ENTRIES SUPPLIED -
━━━
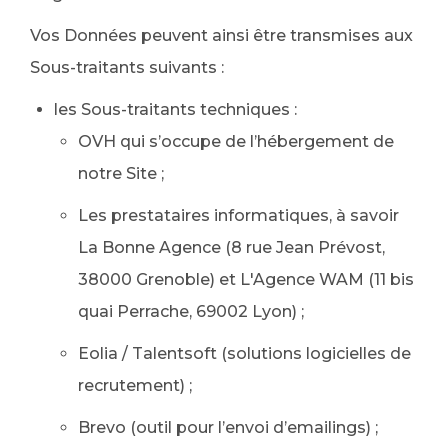
Vos Données peuvent ainsi être transmises aux
Sous-traitants suivants :
les Sous-traitants techniques :
OVH qui s’occupe de l’hébergement de
notre Site ;
Les prestataires informatiques, à savoir
La Bonne Agence (8 rue Jean Prévost,
38000 Grenoble) et L'Agence WAM (11 bis
quai Perrache, 69002 Lyon) ;
Eolia / Talentsoft (solutions logicielles de
recrutement) ;
Brevo (outil pour l’envoi d’emailings) ;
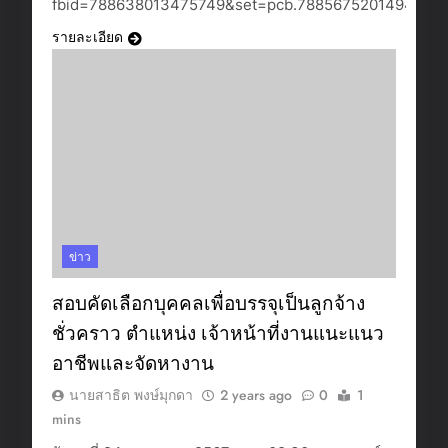
fbid=788638013475749&set=pcb.788567520149465
รายละเอียด
ข่าว
สอบคัดเลือกบุคคลเพื่อบรรจุเป็นลูกจ้าง
ชั่วคราว ตำแหน่ง เจ้าหน้าที่งานแนะแนว
อาชีพและจัดหางาน
นายสาธิต พงษ์มุกดา
2 years ago
0
1
mins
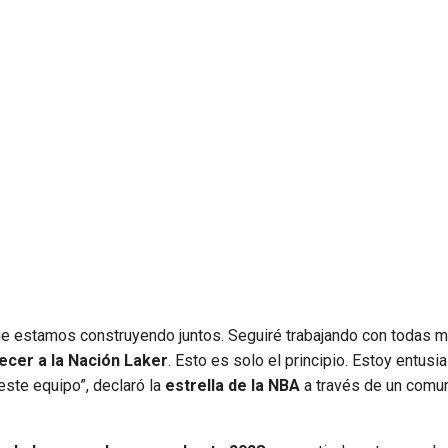
que estamos construyendo juntos. Seguiré trabajando con todas m
ecer a la Nación Laker
. Esto es solo el principio. Estoy entus
este equipo”, declaró la
estrella de la NBA
a través de un comu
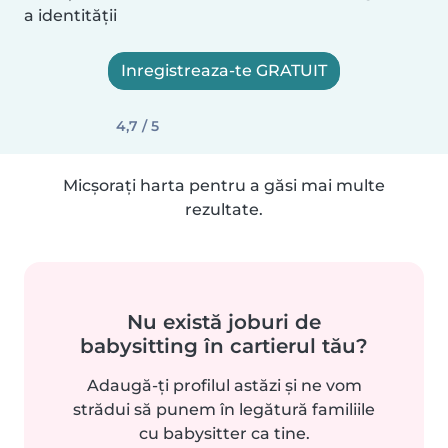
a identității
Inregistreaza-te GRATUIT
4,7 / 5
Micșorați harta pentru a găsi mai multe
rezultate.
Nu există joburi de
babysitting în cartierul tău?
Adaugă-ți profilul astăzi și ne vom
strădui să punem în legătură familiile
cu babysitter ca tine.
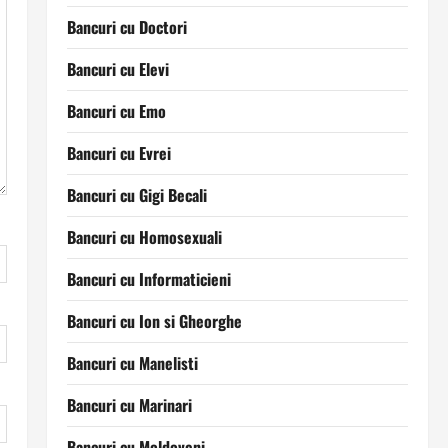
Bancuri cu Doctori
Bancuri cu Elevi
Bancuri cu Emo
Bancuri cu Evrei
Bancuri cu Gigi Becali
Bancuri cu Homosexuali
Bancuri cu Informaticieni
Bancuri cu Ion si Gheorghe
Bancuri cu Manelisti
Bancuri cu Marinari
Bancuri cu Moldoveni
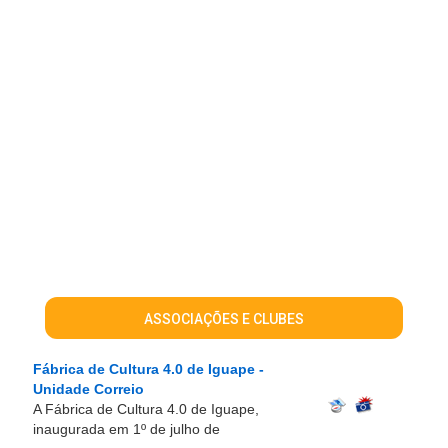
ASSOCIAÇÕES E CLUBES
Fábrica de Cultura 4.0 de Iguape -
Unidade Correio
A Fábrica de Cultura 4.0 de Iguape,
inaugurada em 1º de julho de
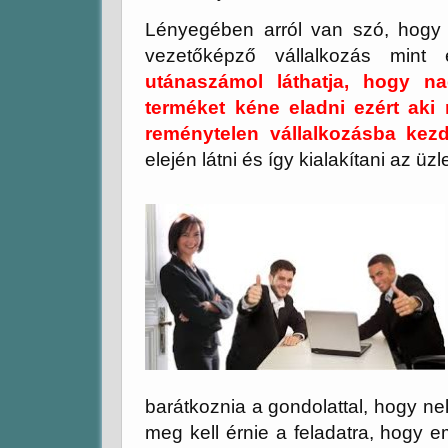
Lényegében arról van szó, hogy 
vezetőképző vállalkozás mint 
utánaszámol láthatja, hogy 
terméket kéne eladni ezért aki 
reménytelen vállalkozásba kezd
elején látni és így kialakítani az üzle
barátkoznia a gondolattal, hogy ne
meg kell érnie a feladatra, hogy e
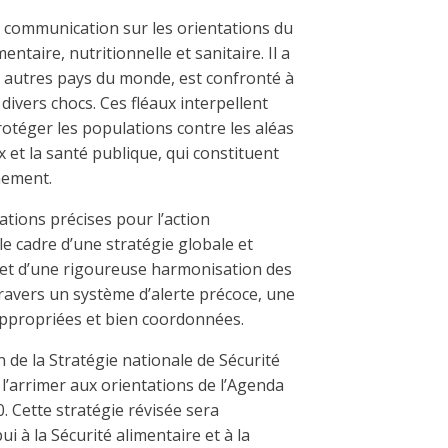
 communication sur les orientations du
taire, nutritionnelle et sanitaire. Il a
es autres pays du monde, est confronté à
 divers chocs. Ces fléaux interpellent
protéger les populations contre les aléas
aix et la santé publique, qui constituent
nement.
ations précises pour l’action
 cadre d’une stratégie globale et
 et d’une rigoureuse harmonisation des
ravers un système d’alerte précoce, une
 appropriées et bien coordonnées.
n de la Stratégie nationale de Sécurité
 l’arrimer aux orientations de l’Agenda
 Cette stratégie révisée sera
 à la Sécurité alimentaire et à la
━━━
WORK TO COMPLETE - Could you report how many lines of the listing above hold "Sous"? Only the number is needed.

SOLUTION TO THE PROBLEM - 2